そんな僕の血は百本のバラとなるだろう
[愛されたいと願って何が悪い?]
君を愛したいからって、愛されたいからって渡す愛を間違えた。
君に百本のバラを渡す時、僕はどんな顔をすればいいのだろうか? まずまず僕に渡す権利はあるのだろうか。
君を愛してると叫ぶから耳には届いてくれないか。
君を愛してると叫ぶから世界を変えさせてはくれないか。
すぐに消える夕日のように僕の声はとどかない。すぐに存在を消してしまう。
馬鹿らしい事と分かっていも、無理だと分かっていてもやらずにはいられない。
君を抱きしめたくとも届かない人肌。
君を褒めたくとも届かない声。
目に含んだ涙がポロポロと溢れる。
君に似合うように背伸びして買った腕時計にイヤリング。人間よりも長い耳。耳に穴を開けるのは怖かったからピアスは辞めた。

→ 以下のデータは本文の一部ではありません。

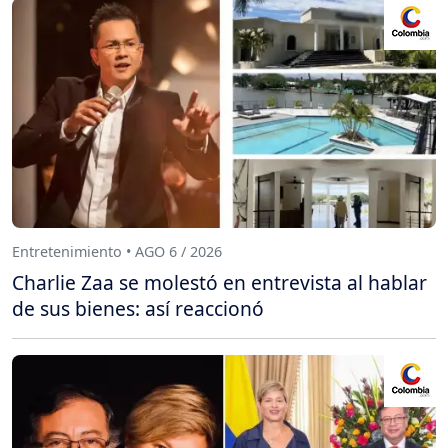
Entretenimiento • AGO 6 / 2026
Charlie Zaa se molestó en entrevista al hablar
de sus bienes: así reaccionó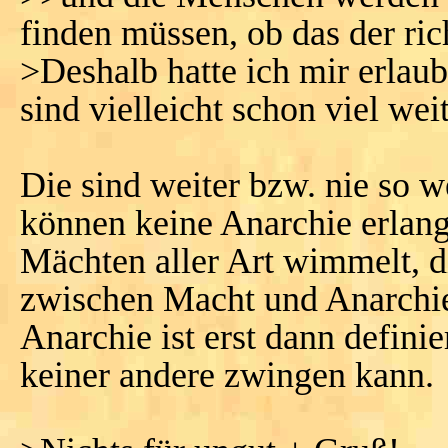
finden müssen, ob das der ric
>Deshalb hatte ich mir erlau
sind vielleicht schon viel wei
Die sind weiter bzw. nie so 
können keine Anarchie erlan
Mächten aller Art wimmelt, d
zwischen Macht und Anarchie
Anarchie ist erst dann defini
keiner andere zwingen kann.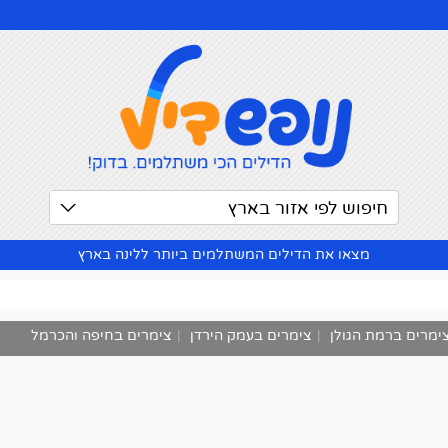
חיפוש לפי אזור בארץ
מצאו את הדילים המשתלמים ביותר ללינה בארץ
ימרים ברמת הגולן
|
צימרים בעמק הירדן
|
צימרים בחיפה והכרמל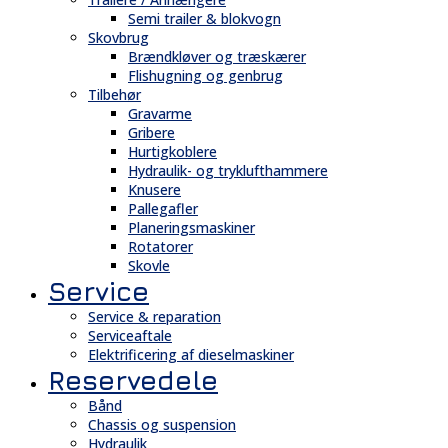
Semi trailer & blokvogn
Skovbrug
Brændkløver og træskærer
Flishugning og genbrug
Tilbehør
Gravarme
Gribere
Hurtigkoblere
Hydraulik- og tryklufthammere
Knusere
Pallegafler
Planeringsmaskiner
Rotatorer
Skovle
Service
Service & reparation
Serviceaftale
Elektrificering af dieselmaskiner
Reservedele
Bånd
Chassis og suspension
Hydraulik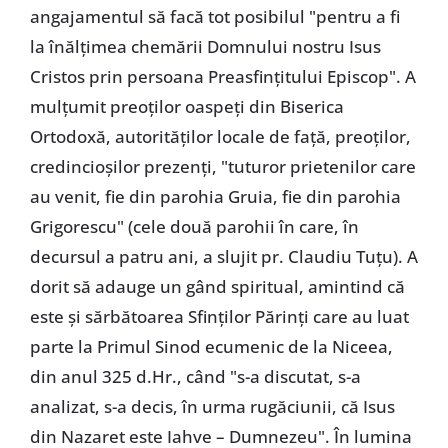
angajamentul să facă tot posibilul "pentru a fi
la înălțimea chemării Domnului nostru Isus
Cristos prin persoana Preasfințitului Episcop". A
mulțumit preoților oaspeți din Biserica
Ortodoxă, autorităților locale de față, preoților,
credincioșilor prezenți, "tuturor prietenilor care
au venit, fie din parohia Gruia, fie din parohia
Grigorescu" (cele două parohii în care, în
decursul a patru ani, a slujit pr. Claudiu Tuțu). A
dorit să adauge un gând spiritual, amintind că
este și sărbătoarea Sfinților Părinți care au luat
parte la Primul Sinod ecumenic de la Niceea,
din anul 325 d.Hr., când "s-a discutat, s-a
analizat, s-a decis, în urma rugăciunii, că Isus
din Nazaret este Iahve – Dumnezeu". În lumina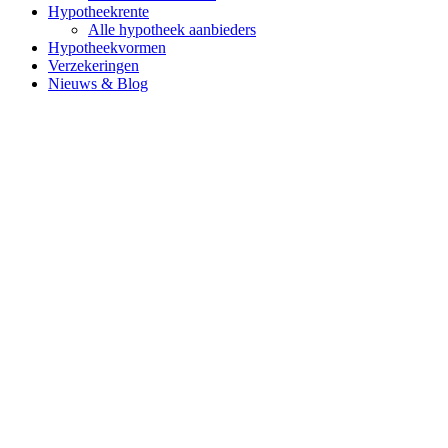
Hypotheekrente
Alle hypotheek aanbieders
Hypotheekvormen
Verzekeringen
Nieuws & Blog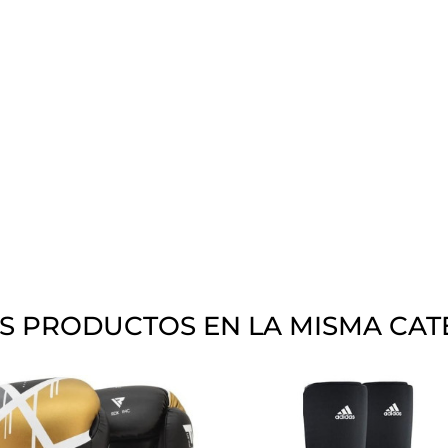
S PRODUCTOS EN LA MISMA CAT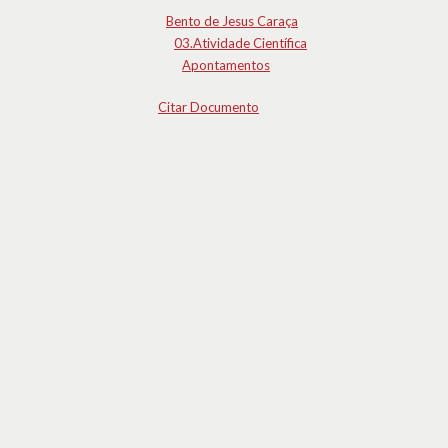
Bento de Jesus Caraça
03.Atividade Científica
Apontamentos
Citar Documento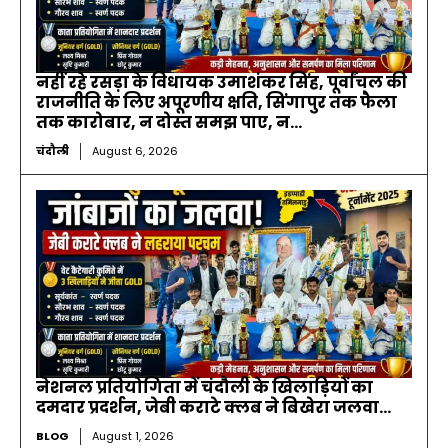
नहीं रहे रसड़ा के विधायक उमाशंकर सिंह, पूर्वांचल की
राजनीति के लिए अपूरणीय क्षति, सिंगापुर तक फैला
तक कारोबार, न दोस्त समझ पाए, न...
चंदौली
August 6, 2026
नेशनल प्रतियोगिता में चंदौली के खिलाड़ियों का
दमदार प्रदर्शन, जेबी कराटे क्लब ने बिखेरा जलवा…
BLOG
August 1, 2026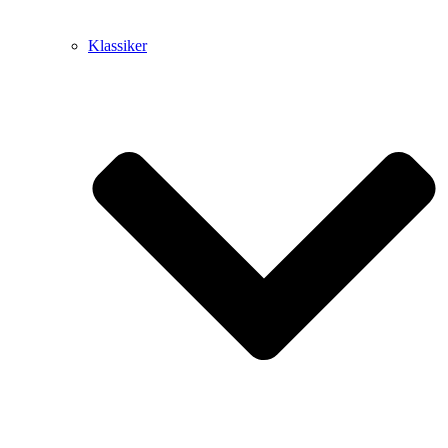
Klassiker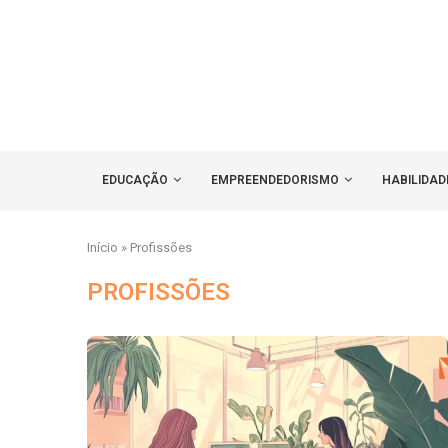
EDUCAÇÃO
EMPREENDEDORISMO
HABILIDAD
Início
»
Profissões
PROFISSÕES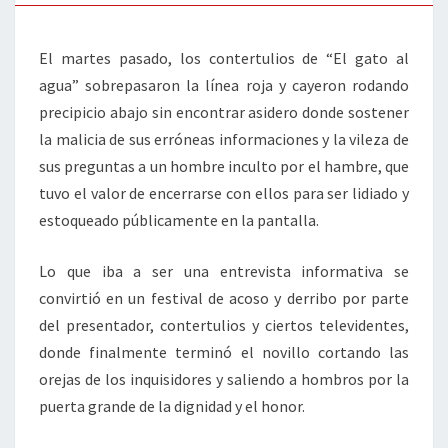
El martes pasado, los contertulios de “El gato al
agua” sobrepasaron la línea roja y cayeron rodando
precipicio abajo sin encontrar asidero donde sostener
la malicia de sus erróneas informaciones y la vileza de
sus preguntas a un hombre inculto por el hambre, que
tuvo el valor de encerrarse con ellos para ser lidiado y
estoqueado públicamente en la pantalla.
Lo que iba a ser una entrevista informativa se
convirtió en un festival de acoso y derribo por parte
del presentador, contertulios y ciertos televidentes,
donde finalmente terminó el novillo cortando las
orejas de los inquisidores y saliendo a hombros por la
puerta grande de la dignidad y el honor.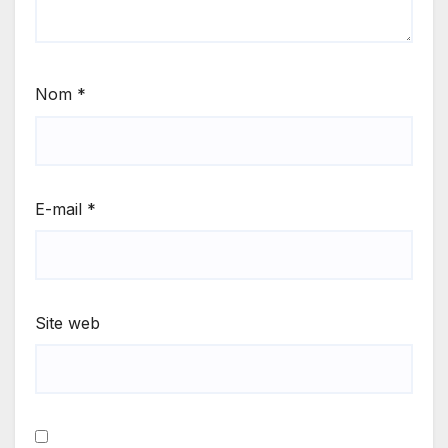
Nom
*
E-mail
*
Site web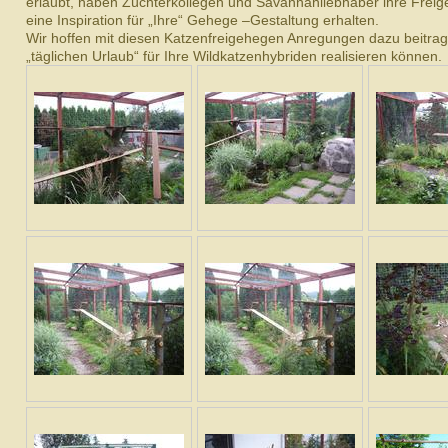
erlaubt, haben Züchterkol­le­gen und Savan­nahlieb­haber ihre Freige
eine Inspi­ra­tion für „Ihre“ Gehege –Gestal­tung erhal­ten.
Wir hof­fen mit diesen Katzen­freige­hegen Anre­gun­gen dazu beitra
„täglichen Urlaub“ für Ihre Wild­katzen­hy­bri­den real­isieren können.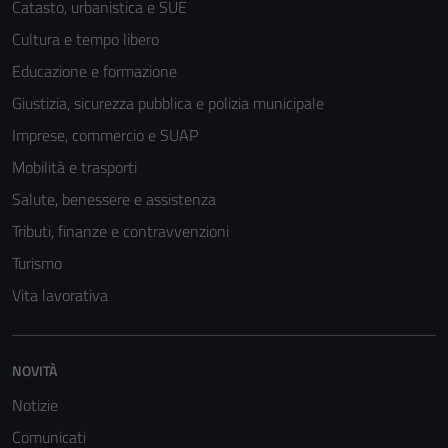
Catasto, urbanistica e SUE
Cultura e tempo libero
Educazione e formazione
Giustizia, sicurezza pubblica e polizia municipale
Imprese, commercio e SUAP
Mobilità e trasporti
Salute, benessere e assistenza
Tributi, finanze e contravvenzioni
Turismo
Vita lavorativa
NOVITÀ
Notizie
Comunicati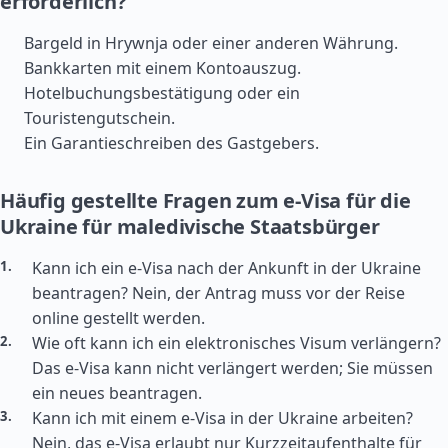
erforderlich?
Bargeld in Hrywnja oder einer anderen Währung.
Bankkarten mit einem Kontoauszug.
Hotelbuchungsbestätigung oder ein
Touristengutschein.
Ein Garantieschreiben des Gastgebers.
Häufig gestellte Fragen zum e-Visa für die
Ukraine für maledivische Staatsbürger
Kann ich ein e-Visa nach der Ankunft in der Ukraine
beantragen? Nein, der Antrag muss vor der Reise
online gestellt werden.
Wie oft kann ich ein elektronisches Visum verlängern?
Das e-Visa kann nicht verlängert werden; Sie müssen
ein neues beantragen.
Kann ich mit einem e-Visa in der Ukraine arbeiten?
Nein, das e-Visa erlaubt nur Kurzzeitaufenthalte für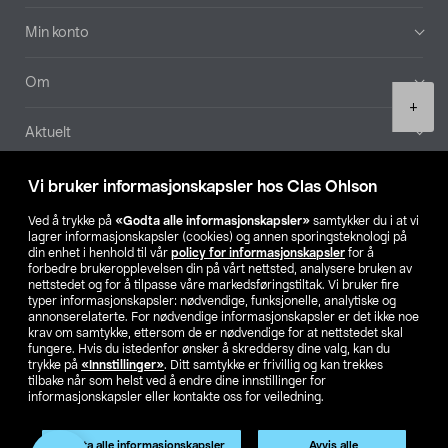
Min konto
Om
Product
+
quantity
Aktuelt
Våre selskaper
Vi bruker informasjonskapsler hos Clas Ohlson
Ved å trykke på
«Godta alle informasjonskapsler»
samtykker du i at vi
Finn din butikk
lagrer informasjonskapsler (cookies) og annen sporingsteknologi på
din enhet i henhold til vår
policy for informasjonskapsler
for å
forbedre brukeropplevelsen din på vårt nettsted, analysere bruken av
SE
NO
FI
nettstedet og for å tilpasse våre markedsføringstiltak. Vi bruker fire
typer informasjonskapsler: nødvendige, funksjonelle, analytiske og
annonserelaterte. For nødvendige informasjonskapsler er det ikke noe
krav om samtykke, ettersom de er nødvendige for at nettstedet skal
fungere. Hvis du istedenfor ønsker å skreddersy dine valg, kan du
trykke på
«Innstillinger»
. Ditt samtykke er frivillig og kan trekkes
tilbake når som helst ved å endre dine innstillinger for
informasjonskapsler eller kontakte oss for veiledning.
Privacy statement
Medlemsvilkår
Kjøpsvilkår
For bedrifter
Endre til priser ekskl. moms
Godta alle informasjonskapsler
Avvis alle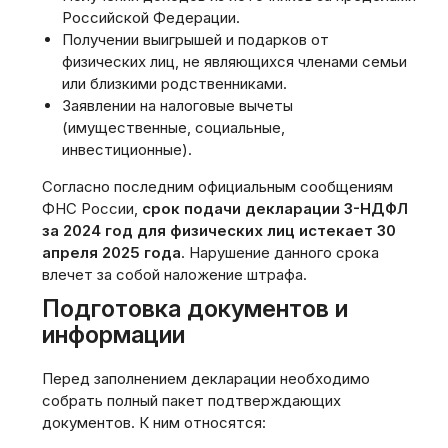
Российской Федерации.
Получении выигрышей и подарков от
физических лиц, не являющихся членами семьи
или близкими родственниками.
Заявлении на налоговые вычеты
(имущественные, социальные,
инвестиционные).
Согласно последним официальным сообщениям
ФНС России,
срок подачи декларации 3-НДФЛ
за 2024 год для физических лиц истекает 30
апреля 2025 года
. Нарушение данного срока
влечет за собой наложение штрафа.
Подготовка документов и
информации
Перед заполнением декларации необходимо
собрать полный пакет подтверждающих
документов. К ним относятся:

少しお洒落して煉瓦道をコツコツと鳴らす。低めのハイヒールは君の目に入る事はない。
どれも君の目に入る事なく散っていく。
目に入るのはキラキラと着飾った者たちで僕のような者ではない。
雲から降る雨のように、宙を舞う埃のように。
君に愛されることはないのだろう。
恋は自由と言うけれど、恋愛は自由ではなかったんだ。けして越えられない壁がある。
僕と君の間には、決して消えない気分の差がある。
決して消えない種族の差がある。
昔、僕達の先祖が大量殺人を行った魔法族。
嫌われ者の僕では君のような高貴な人には合わないだろう。共に居ることは許されないだろう。
今日僕は処刑される。
なんで処刑されるのだろう?
その答えは犯人の擦りつけ。魔法が使えるからだろうか?
だけどこの世界を憎んではいない。
また生まれ変わる事ができるのならば、僕は君と恋人になれるのかもしれない。
今世は人と魔法使いであっても、来世ではきっと……。
くだらないこの世界にさようならを告げる。
道端に咲く花のように、僕の存在は忘れられる。
打首の瞬間。
民衆の僕を非難する声、蔑む声。今この瞬間、地球上に住んでいるどの人間よりも価値の低い僕に当てられる声。
全てが批判の声。
何故か他人事のように思える多くの大きな声に僕の小さな声は君に届くのだろうか?
でも試す価値はきっとある。
君に伝えたい事があるよ。
こんな僕から最後のメッセージ。
豪華な椅子にすわる君に、最後にこの言葉だけを渡したい。もう血の味がする喉。
この言葉を最後に、この世にさようならを告げよう。
君にさようならを告げよう。
「君に愛されたかった」
これで『そんな僕の血は百本のバラとなるだろう』は終了とさせて頂きます。